Un point A sur une courbe reliée à son point B.

tu existes mon amour , j’en fais la preuve tangible

Coïncide moi .

les premiers amoureux paradisiaques!

courage d’écrire

ouvrir des portes qui se ferment un jour ou l’autre, enfoncer des portes ouvertes , se cogner à des portes fermées, attendre que la bonne porte s’ouvre, voilà le début d’un poème , non ? ou d’un essai philosophique ! 😃

spleen de printemps des poètes : j’écris depuis 35 ans dans l’indifférence générale.

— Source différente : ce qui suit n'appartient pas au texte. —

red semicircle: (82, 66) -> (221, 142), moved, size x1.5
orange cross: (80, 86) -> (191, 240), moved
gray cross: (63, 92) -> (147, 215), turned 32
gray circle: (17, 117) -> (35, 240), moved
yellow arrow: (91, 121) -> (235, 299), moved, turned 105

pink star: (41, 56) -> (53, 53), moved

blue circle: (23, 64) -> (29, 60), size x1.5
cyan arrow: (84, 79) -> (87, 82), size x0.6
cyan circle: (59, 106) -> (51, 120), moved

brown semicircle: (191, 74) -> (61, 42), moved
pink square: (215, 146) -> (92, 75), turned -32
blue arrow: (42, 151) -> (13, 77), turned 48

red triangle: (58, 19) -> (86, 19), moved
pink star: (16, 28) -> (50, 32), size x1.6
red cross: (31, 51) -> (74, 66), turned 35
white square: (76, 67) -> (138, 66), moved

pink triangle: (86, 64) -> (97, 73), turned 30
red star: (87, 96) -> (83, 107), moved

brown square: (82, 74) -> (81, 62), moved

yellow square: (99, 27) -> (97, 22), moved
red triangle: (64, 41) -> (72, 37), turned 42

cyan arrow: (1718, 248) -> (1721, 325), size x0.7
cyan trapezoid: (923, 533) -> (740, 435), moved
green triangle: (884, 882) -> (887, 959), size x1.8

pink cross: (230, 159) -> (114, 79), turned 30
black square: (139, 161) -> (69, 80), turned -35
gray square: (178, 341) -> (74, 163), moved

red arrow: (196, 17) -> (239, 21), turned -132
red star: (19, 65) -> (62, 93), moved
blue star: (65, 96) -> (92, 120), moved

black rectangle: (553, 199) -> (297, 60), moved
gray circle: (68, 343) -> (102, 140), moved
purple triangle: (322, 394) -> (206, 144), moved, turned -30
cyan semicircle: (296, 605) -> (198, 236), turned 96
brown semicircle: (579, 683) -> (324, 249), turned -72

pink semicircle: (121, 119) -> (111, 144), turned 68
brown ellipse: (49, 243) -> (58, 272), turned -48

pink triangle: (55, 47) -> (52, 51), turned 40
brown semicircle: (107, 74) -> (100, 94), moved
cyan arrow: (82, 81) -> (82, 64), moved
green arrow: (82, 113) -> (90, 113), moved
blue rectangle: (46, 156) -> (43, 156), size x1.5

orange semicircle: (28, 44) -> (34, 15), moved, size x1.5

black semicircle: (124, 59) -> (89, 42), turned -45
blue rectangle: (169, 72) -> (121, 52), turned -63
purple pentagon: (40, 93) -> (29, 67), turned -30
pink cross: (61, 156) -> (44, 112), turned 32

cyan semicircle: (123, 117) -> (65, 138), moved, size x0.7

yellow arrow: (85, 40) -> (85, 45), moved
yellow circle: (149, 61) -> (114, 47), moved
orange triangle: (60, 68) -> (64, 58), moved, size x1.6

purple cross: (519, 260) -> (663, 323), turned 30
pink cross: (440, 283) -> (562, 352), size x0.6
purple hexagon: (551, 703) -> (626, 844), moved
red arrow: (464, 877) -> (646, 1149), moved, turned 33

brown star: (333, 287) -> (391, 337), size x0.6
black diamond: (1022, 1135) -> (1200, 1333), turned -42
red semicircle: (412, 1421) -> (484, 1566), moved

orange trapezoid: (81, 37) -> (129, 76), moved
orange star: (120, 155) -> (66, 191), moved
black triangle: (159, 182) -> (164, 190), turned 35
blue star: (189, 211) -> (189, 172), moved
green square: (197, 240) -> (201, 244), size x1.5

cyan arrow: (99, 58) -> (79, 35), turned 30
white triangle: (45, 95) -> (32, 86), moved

frontières : le thème de cette année. frontière invisible entre moi et toi, lecteur improbable

Instant d’attentat

Crotouille, gribouille,

Mes mots ont une âme secrète

Ils ne sont pas pestilentiels

Ils exhalent pourtant je les défèque.

Serait-ce un charabia d’Oulipo

Qui les rende insurrectionnels ?

Vitesses, progrès, sciences illusoires,

Guerres et nouvelles de guerres

Où l’on ne sait plus qui croire,

Criantes Misères, modes éphémères, et marchands de canons,

Les hommes ne savent plus qui ils sont

Mais ils usent de pouvoir,

Du messire poète ils font peu de cas.

Marginal dans son mouroir.

Ainsi, le soleil jamais ne s’assassine, il prodigue

Et si chaque soir il décline, jamais ne se fatigue

Et à l’autre bout du monde réapparait

Libraires qui ne me vendez pas

Éditeurs qui ne me publiez pas

Vous ne tairez pas ma voix d’or et de brocante

Je revendique cet instant d’attentat,

Je clame mes vers dans des spectacles interdits

Sur les petites, toutes petites scènes des partis pris

Non, vous ne tairez pas mes sept vies de chat

Ma vie est éternelle, en elle je rebondis

Mon chant jamais ne se muselle avec du vert de gris

Il me faut la nuit froide et le thé chaud

Pour que se réveille ma famine

La reconnaissance miroite son inaccessible vitrine.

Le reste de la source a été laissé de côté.